Somewhere in the month of June in 1982, Havelocks, the people’s club were taking on the elite CH and FC rugby team and Chandrishan Perera was being screamed at by rival fans. Bull, fox, buffalo, hit-man and ‘black white man’ from England were some of the abuse that were thrown at him.

Chandrishan took the remarks in his stride like a true professional and the irony was that most of his detractors flocked or jostled to catch a glimpse of him or marvel at his beefy muscles after the match. An opposing Army player once laced him a thundering kick behind the referee and all Chandrishan did was reply with a ‘thank you”. Some branded him a sadist who worried if no one took him on verbally or physically.

But over the years Sri Lanka’s sports fraternity began to realize that Chandrishan was unlike any other and come Tuesday April 9 two teams called the Colombo Origins and the Outstation Origins will feature in a benefit match at Havelock Park to raise funds for the man who rode like a colossus and is now confined to a wheelchair.

The story of a sportsman is often told from the playing field, but in Chandrishan’s case it comes from the heart and not the handbook. He was a player who would break a rival’s bones or sacrifice his own for the sake of his country which always came first. At the internationally famous Hong Kong Sevens where only the best would run and hunt, Chandrishan once chased down Australia’s star winger David Campese and smashed him with a tackle by covering some sixty metres. When Campese turned around and asked Chandrishan “what the hell did you do?,” he simply replied: “I just tackled you.” He missed becoming the Player of the Tournament by just one vote while the award went to Campese.

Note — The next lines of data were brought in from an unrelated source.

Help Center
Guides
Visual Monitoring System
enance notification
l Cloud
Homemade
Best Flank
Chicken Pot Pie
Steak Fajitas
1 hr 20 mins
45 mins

Playing for Sri Lanka in many an international match, especially on the Sevens circuit, Chandrishan was not the kind of exponent who wanted to play second fiddle against his opponents. “They (international teams) saw us Sri Lankans as damn cheeky and the biggest embarrassment for them was when we crossed the line and scored,” Chandrishan recalled, his eyes still showing the commitment and passion he had for sport especially rugby.

But Chandrishan was also a man with not just the passion of rugby at heart, but a pioneer fitness fanatic, an erudite speaker and a lawyer who specialized in criminal psychology while growing up in England.

When the Asian tsunami hit Sri Lanka in 2004 Chandrishan was Sri Lanka Cricket’s media manager and was in the forefront of a humanitarian project called Cricket Aid. In Batticaloa he made a compassionate appeal which if done in London or Melbourne would have filled a hundred collection boxes and required a special plane to fly them to Colombo for such was his off-field charisma that few people knew about.

Down the ages he will not be able to hide the fact that he has moved out from a set-up that has been made too complicated by pompous people who pretend to be what they cannot be and hoodwink an unsuspecting generation.

“Sport and fitness are not rocket science as some people make it out to be and mislead followers. If you have the talent in you, it is just hard work and commitment that can take you places,” he emphasizes, his feet itching to get off his wheelchair.

He learnt his philosophy from a doting mother Mallika, a devout Christian who gave him a striking piece of advice in life. “Challenge your own self and not others,” she told him when sport was not on his mind as a 10-year-old lad.

The advice went a long way as Chandrishan found himself among 200 British kids, the only foreigner like a frightened boy in a completely alien place and it did not take long for him to adjust. When he ran against the other boys a clergyman Monsignor Thomas Gavin spotted the making of an international class rugby player who eventually became one of Sri Lanka’s most gifted sportsmen.

In 1992 when Sri Lanka’s cricketers had no mentor to monitor their fitness levels he volunteered and much to his surprise found two of them, Arjuna Ranatunga and Aravinda de Silva lagging behind. “Either you run now or you don’t run at all. Twenty million people are watching you,” he told the two and four years later they were on a World Cup podium.

Sri Lanka may never win a World Cup in rugby but one man found himself like the boy who stood on the burning deck. He changed the face of rugby in Sri Lanka and rugby created a new species.